With U.S. National Parks grant, Brown graduate students to unearth stories from Japanese American internment camps

A project by two Ph.D. candidates in American studies was awarded $220,000 from the U.S. National Park Service to shed light on the stories of lesser-known Japanese American internment camps from New Mexico to Alaska.

PROVIDENCE, R.I. [Brown University] — A new $220,000 grant from the U.S. National Park Service will enable two Brown University graduate students to launch a digital project that will shed light on the stories of lesser-known Japanese American internment camps throughout the Western United States.
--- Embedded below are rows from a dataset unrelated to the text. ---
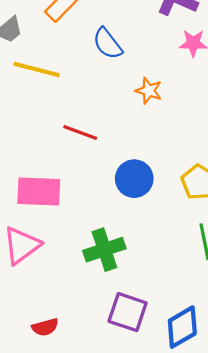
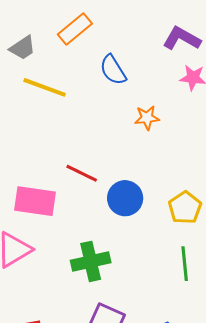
orange star: (149, 91) -> (147, 118), turned -30
red line: (80, 133) -> (82, 173), moved

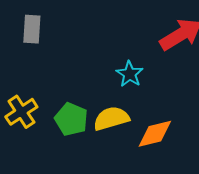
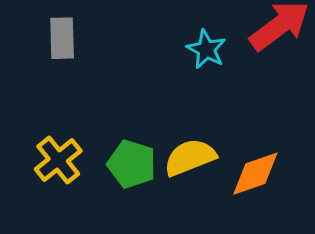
cyan star: (130, 74) -> (206, 49), moved

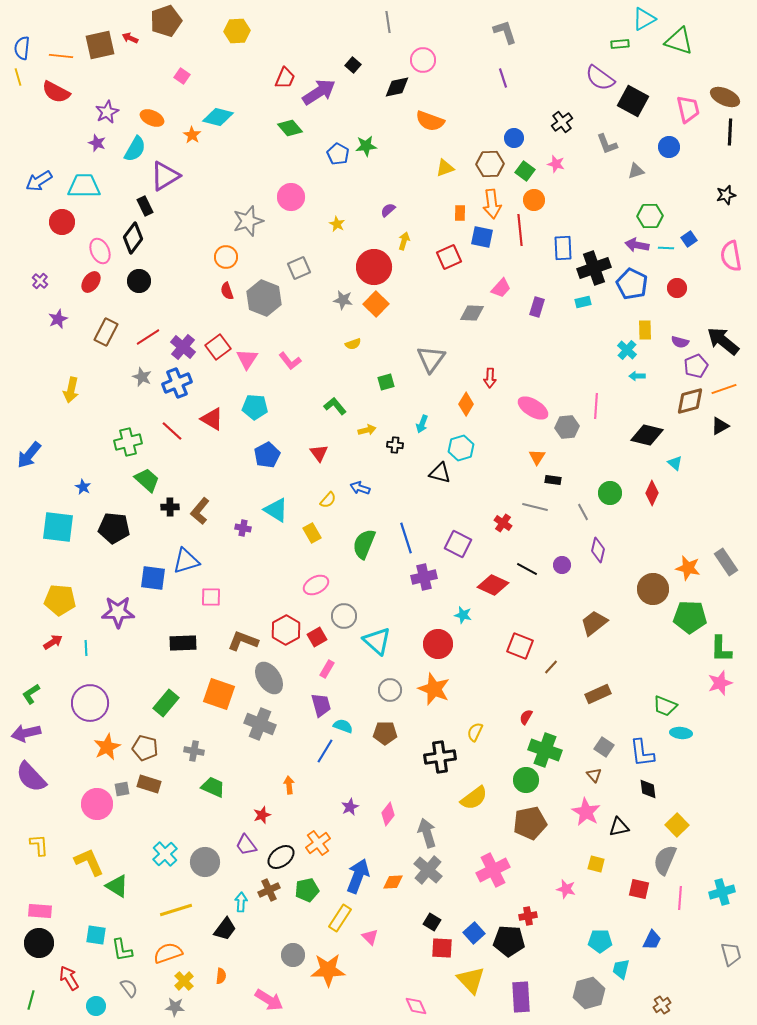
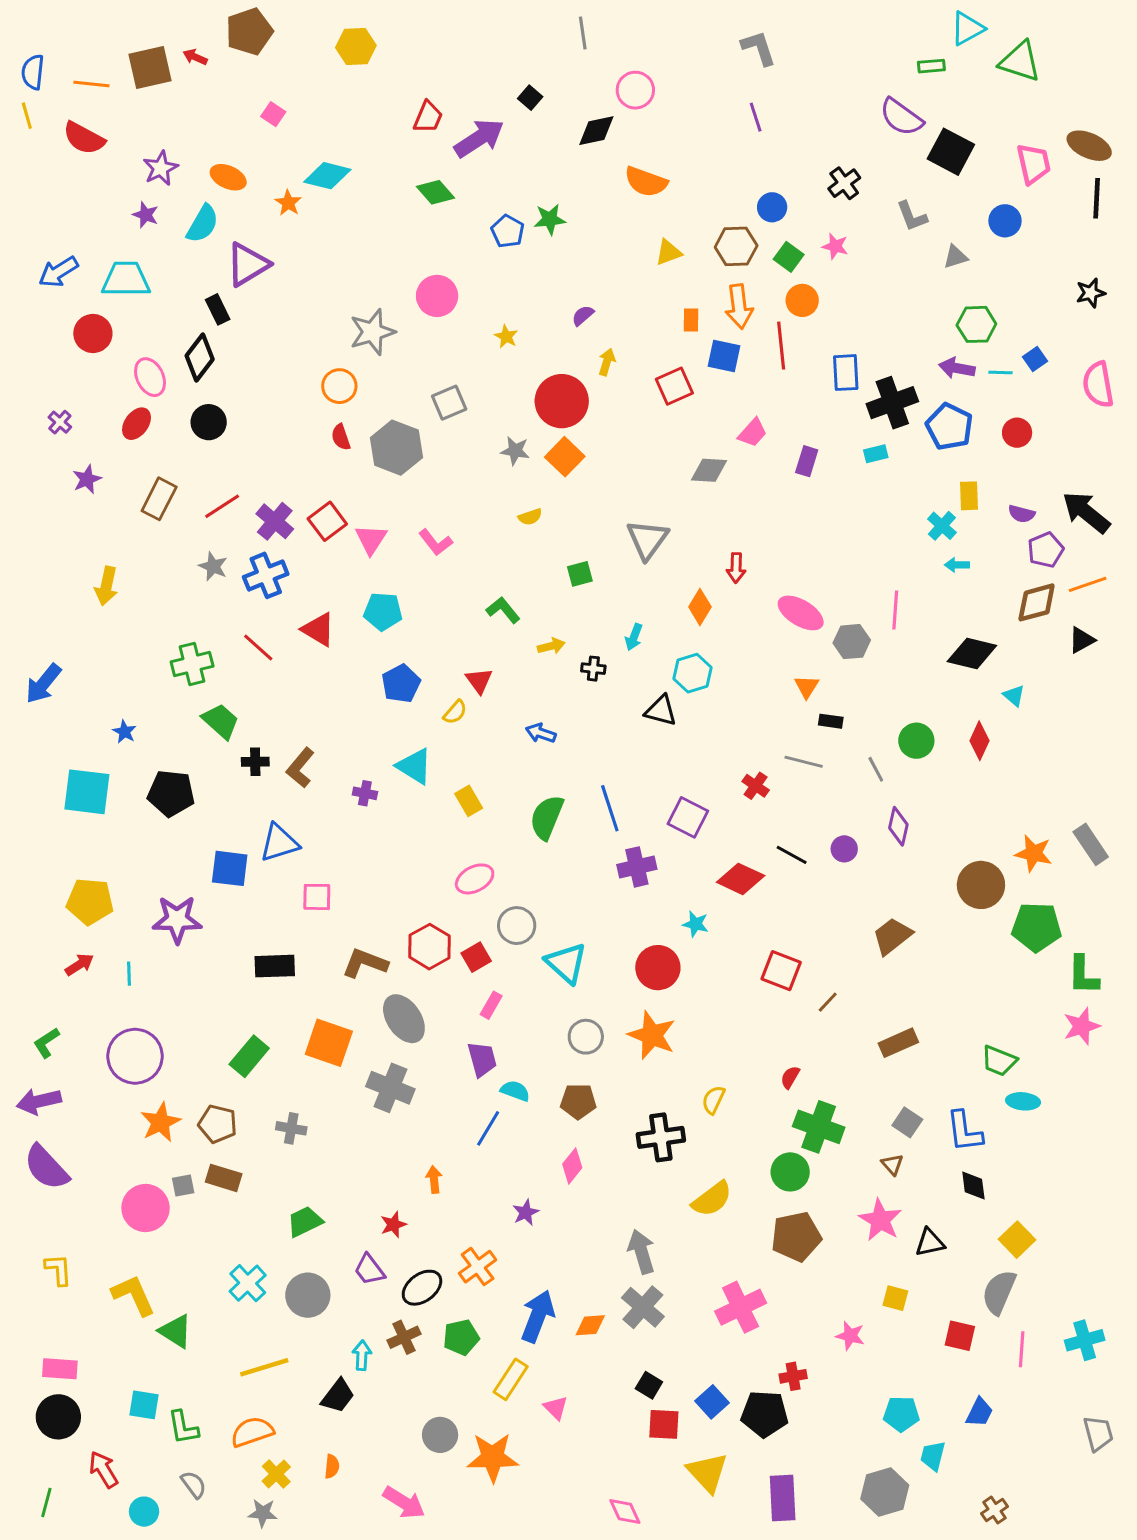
yellow semicircle: (328, 500) -> (455, 712), moved
green trapezoid: (213, 787) -> (305, 1222), moved, turned -50
pink diamond: (388, 814) -> (572, 1166), moved

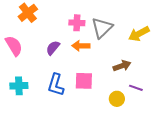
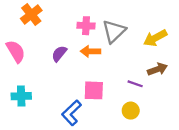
brown arrow: (122, 66) -> (157, 69), moved
blue L-shape: (56, 85) -> (71, 113), moved, turned 30
purple line: (136, 88) -> (135, 84), moved

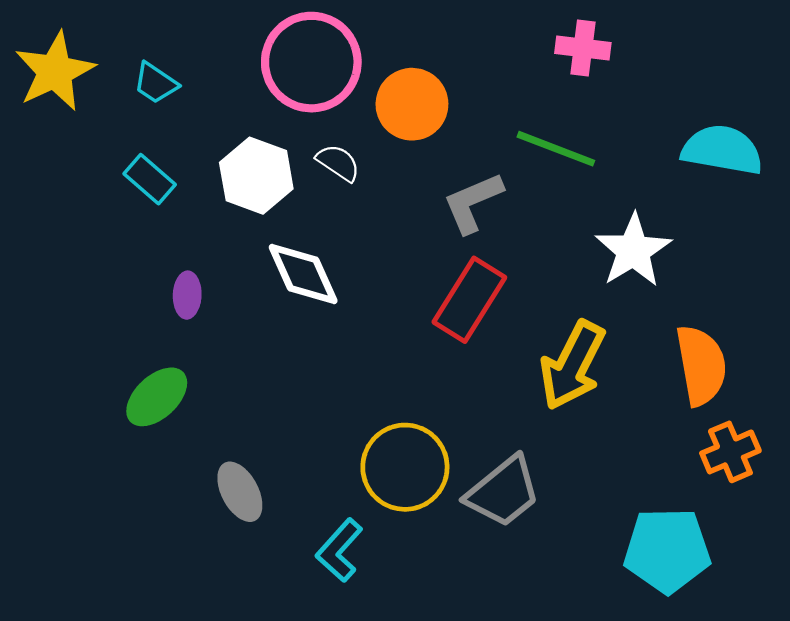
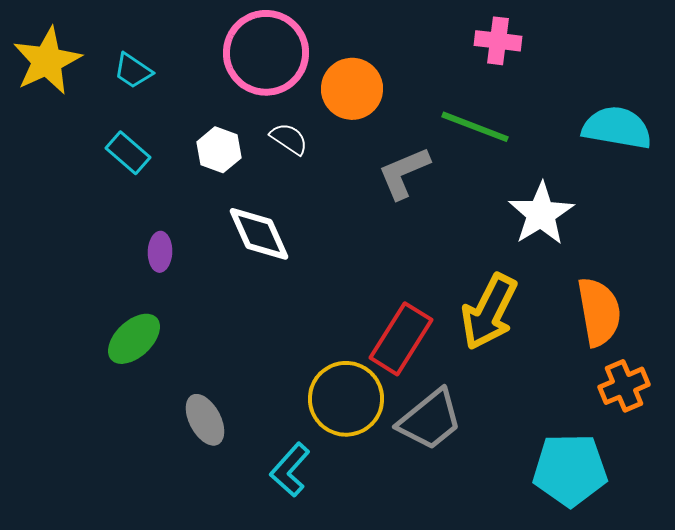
white hexagon: (256, 176) -> (219, 150), size x0.7
red rectangle: (469, 300) -> (401, 339), moved

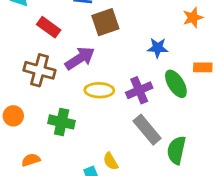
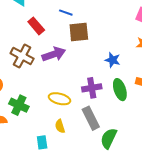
yellow ellipse: (99, 90) -> (60, 99), moved
green cross: (62, 122) -> (19, 105), moved
yellow semicircle: (111, 161) -> (60, 126), moved

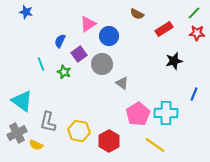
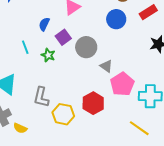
blue circle: (109, 36) -> (116, 19), moved
pink pentagon: (138, 114) -> (122, 84), moved
gray L-shape: (48, 122) -> (41, 97), moved
red hexagon: (109, 141) -> (93, 103), moved

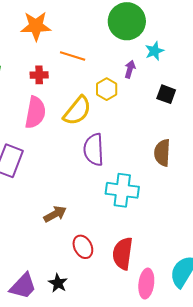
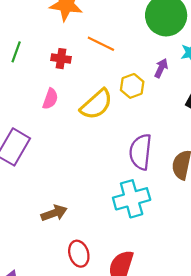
pink semicircle: (35, 112) -> (50, 99), size x0.6
purple semicircle: (94, 150) -> (141, 152), moved
cyan cross: (122, 190) -> (132, 199), turned -32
The grant will allow Nicole Sintetos and Erin Aoyama, both Ph.D. candidates in American studies at Brown, to visit five remote sites where Japanese Americans and first-generation Japanese immigrants were confined during World War II. At each of the sites, the pair will collect personal stories and historical background, take drone and three-dimensional images, and meet with members of the local communities. 

The project will culminate in the creation of an interactive digital portal into the past — one they say will help people of all ages understand the complex history of Japanese American internment, settler colonialism in North America, and the links between historical and current injustices.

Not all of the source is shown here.